HARRISBURG — A Republican proposal to revamp Pennsylvania election law was unveiled Thursday, a 149-page bill that would change deadlines, adopt new rules for early voting, alter mail-in ballot procedures and mandate IDs for all in-person voters.

The measure produced by State Government Committee Chairman Seth Grove is likely to encounter pushback from Democrats in a state where both parties are competitive in statewide races.

Although Pennsylvania’s 2020 election was carried out smoothly, many Republicans have called for election-law changes in the wake of former President Donald Trump’s baseless claims of widespread voting fraud.

“This is not a view of the Republicans or the Democrats,” said Grove, R-York, whose committee conducted hearings on the topic this spring. “This is a view of what we heard through 10 extensive hearings from all sides.”

The bill was introduced by Grove and House Republican leaders with just three weeks left before lawmakers are due to wrap up business and head home for the summer.

The detailed, complicated legislation will need approval by majorities of both Republican-majority chambers as well as Democratic Gov.
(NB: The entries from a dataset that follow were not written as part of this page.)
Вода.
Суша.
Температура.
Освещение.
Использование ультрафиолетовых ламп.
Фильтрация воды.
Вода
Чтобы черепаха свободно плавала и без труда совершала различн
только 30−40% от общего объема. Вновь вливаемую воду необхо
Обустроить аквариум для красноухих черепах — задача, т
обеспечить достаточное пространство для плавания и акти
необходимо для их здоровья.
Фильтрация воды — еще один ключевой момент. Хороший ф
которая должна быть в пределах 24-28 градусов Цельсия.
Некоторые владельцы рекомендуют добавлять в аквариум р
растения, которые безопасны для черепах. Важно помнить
Tom Wolf’s signature to become law.

Voter ID is a flashpoint in Pennsylvania election law talks

The renewed fight over Pennsylvania's election law comes as Republicans wage a campaign to tighten voting laws in other political battlegrounds, including Georgia, Florida, Iowa, Texas and Arizona, spurred on by Trump's baseless claims about election fraud.

Wolf press secretary Lyndsay Kensinger said the bill aimed to install new barriers against voting, in effect silencing people’s voices and turning ballot access into a political weapon.
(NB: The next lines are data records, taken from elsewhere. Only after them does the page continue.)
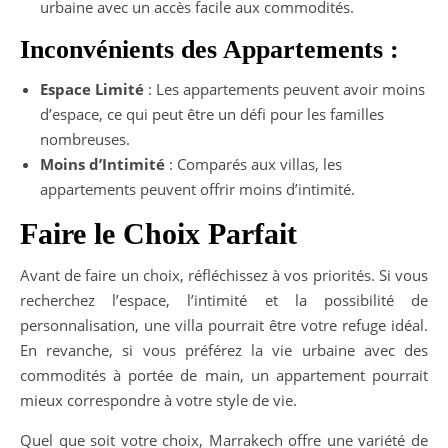
urbaine avec un accès facile aux commodités.
Inconvénients des Appartements :
Espace Limité
: Les appartements peuvent avoir moins
d’espace, ce qui peut être un défi pour les familles
nombreuses.
Moins d’Intimité
: Comparés aux villas, les
appartements peuvent offrir moins d’intimité.
Faire le Choix Parfait
Avant de faire un choix, réfléchissez à vos priorités. Si vous
recherchez l’espace, l’intimité et la possibilité de
personnalisation, une villa pourrait être votre refuge idéal.
En revanche, si vous préférez la vie urbaine avec des
commodités à portée de main, un appartement pourrait
mieux correspondre à votre style de vie.
Quel que soit votre choix, Marrakech offre une variété de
“This proposal is not about protecting voter rights or increasing access,” Kensinger said. “It is an extremist proposal to try and undermine confidence in our election system, which led to the assault on the U.S. Capitol. They don’t like the outcome of the November election and now they are retaliating against the voters by pushing a proposal disguised as ‘election integrity.’”

The state’s counties, which run the nuts and bolts of elections, have urged lawmakers to pass just two specific changes to mail-in ballot applications and counting procedures by the end of June. They have said those changes to allow the counting of mail-in ballots before election day and to push back the deadline for applying for an absentee ballot will fix most of their election administration headaches in time for the Nov. 2 general election.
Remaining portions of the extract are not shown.